India and EU to resume talks on free trade agreement after eight years
In addition to the free trade agreement, discussions for a stand-alone investment security pact will also initiate.
India and the European Union (EU) have agreed to restart talks on a free trade agreement (FTA) after the talks stalled eight years ago, the two sides announced on Saturday, along with the start of negotiations on investment protection and geographical indications.
Decisions were made in this regard at a summit between Prime Minister Narendra Modi and the EU's 27 members, which was held practically due to Covid-19 and was attended by representatives from all of the trading bloc's members.
Further, Prime Minister Modi asked European leaders to back India and South Africa's request for a patent waiver at the World Trade Organization to speed up the development of Covid-19 vaccines.
According to Vikas Swarup, secretary (West), Ministry of External Affairs, India and the EU have agreed to resume talks on a balanced, ambitious, detailed, and mutually beneficial trade agreement.

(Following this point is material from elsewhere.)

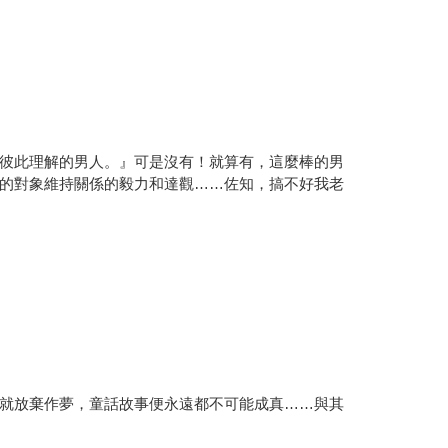
彼此理解的男人。』可是沒有！就算有，這麼棒的男
的對象維持關係的毅力和達觀……佐知，搞不好我老
就放棄作夢，童話故事便永遠都不可能成真……與其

The decision to restart FTA talks, he said, was the summit's most significant achievement. Since 2013, the FTA talks, which started in 2007, have been stuck in a stalemate over issues such as tariffs, market access, and data protection.
After the summit, commerce and industry minister Piyush Goyal said, "India's interests lie in greater market access in Europe for our goods and services, as well as qualified manpower. Countries are looking for trustworthy trading partners, and I hope our track record reassures our European friends that India will be your most normal and reliable ally, partner, and friend.”
“With production costs in Europe being high but competitive and fair in India, European companies have a great opportunity to manufacture in India. We should work together to build a win-win situation," Goyal said.
India and the EU agreed at the summit to support universal, secure, equal, and affordable access to Covid-19 vaccines, diagnostics, and treatments, as well as the strengthening of health systems, with the Access to Covid-19 Tools Accelerator (ACT-A) playing a key role in this regard.
Last year, when they were facing a surge in Covid-19 cases, all EU leaders at the summit individually thanked India for the medical supplies. They shared their solidarity with the Indian people and pledged to provide whatever assistance they can to aid India in overcoming the pandemic's deadly second wave.
The Prime Minister praised the EU's and its individual member states' swift support and assistance in the war against the pandemic. The two parties agreed to work together on resilient medical supply chains, vaccines, and active pharmaceutical ingredients, as well as the implementation of international good manufacturing practices to ensure product quality and safety.
While the summit's host, Portuguese Prime Minister Antonio Costa, proudly stated his status as an Overseas Citizen of India, Belgium's Prime Minister Alexander De Croo greeted his Indian counterpart in Gujarati, saying "Kem Chho." Emmanuel Macron, the French President, said that India does not need to listen to lectures about vaccine supplies from anyone. "Many countries have benefited from India's humanitarian efforts. We are aware of India's situation" he said.
On the other side, Spanish Prime Minister Pedro Sanchez thanked India for its assistance last year when his country was in the midst of the pandemic's worst time. To give the FTA talks a new lease on life, India and the EU agreed that resolving long-standing market access problems is critical. They also agreed to begin talks on a new agreement on geographical signs, which could be reached separately or merged into the trade agreement, depending on how quickly the talks progress.